Paul could have added a postscript to Henriette’s story, as Gerard de Montignac had told it to him, if he had so willed. For when Marguerite Lambert stood alone on that verandah, her bundle in her hand, a figure had risen up out of the darkness of the garden and stepped onto the boards. She recoiled at the first moment in terror, and her bundle slipped from her hand and scattered its contents.
“Marguerite,” the man whispered, and with a wild throb of her heart she knew it was Paul Ravenel who was speaking to her.
“You! You!” she said in so low a voice that, though he stood at her side, the words only reached his ears like a sigh. “Oh!” and her arms were about his shoulders, her hands tightly clasped behind his head, and her tear-stained cheeks pressed close against the breast of his tunic. He tried to lift her face, but she would not let him.
“No! No!” she whispered. He could feel her bosom rising and falling, and hear the sobs bursting from her throat. Then she flung up her face.
“My dear! My dear! I was hoping that some sudden thing would kill me, because I couldn’t do it myself. And then—you are here!”
She drew herself from his arms, and not knowing what she did she kneeled and began to gather together her scattered belongings. Paul Ravenel laughed and stooping, lifted her up.
“You won’t want those things any more, my dear,” and with his arm about her he led her from the garden through the quiet streets to this house by the sea-wall which had been got ready against her coming.
CHAPTER XI
A Dilemma
It was the sixteenth day of April in the following year. The dawn broke over Fez sullen and unfriendly as the mood of the city.
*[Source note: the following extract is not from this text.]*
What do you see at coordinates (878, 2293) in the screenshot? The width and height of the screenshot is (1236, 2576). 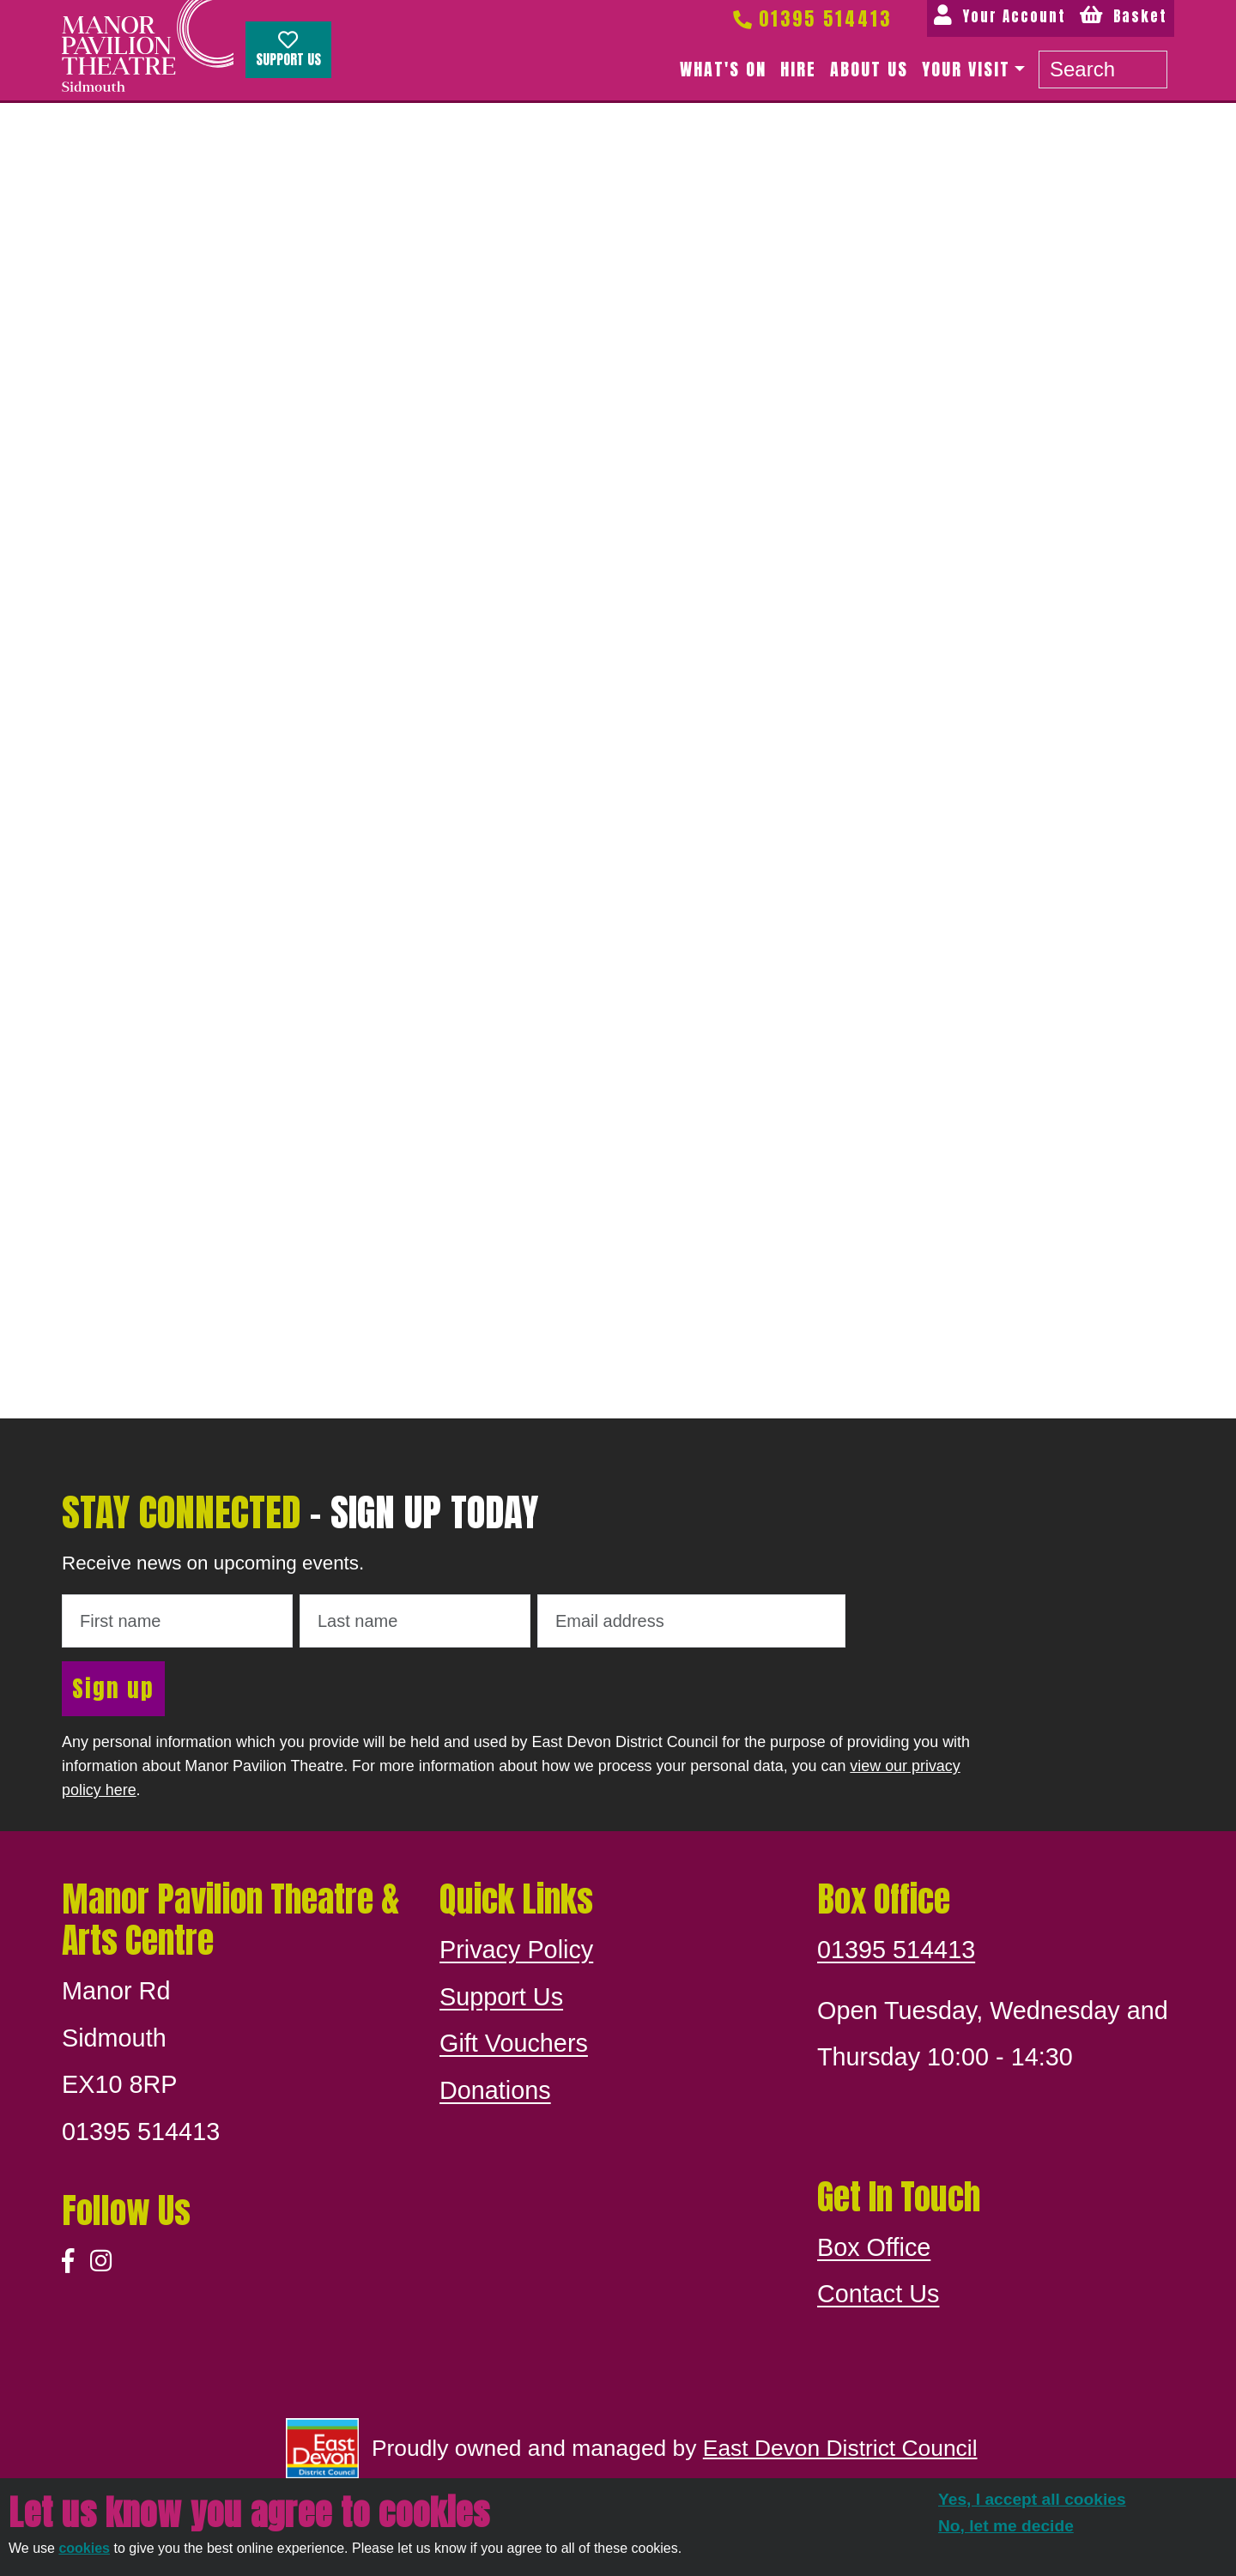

And all through the morning the clouds grew heavier. Many watched them with anxiety through that forenoon: the French Mission which was to set out on the morrow, on its return to Rabat with the treaty of the Protectorate of Morocco signed and sealed in its pocket; Mulai Hafid himself, now for these many months Sultan, who was to travel with the Mission, on his way to Paris; various high dignitaries of state, who though outwardly wreathed in smiles and goodwill had prepared a little surprise for the Mission in one of the passes on its line of march to the coast; and various young officers of the escort who after ten months of garrison duty outside Fez welcomed a chance of kicking up their heels for a week or two in the cafés of the coast towns. Like conversation before dinner, all these arrangements depended on the weather.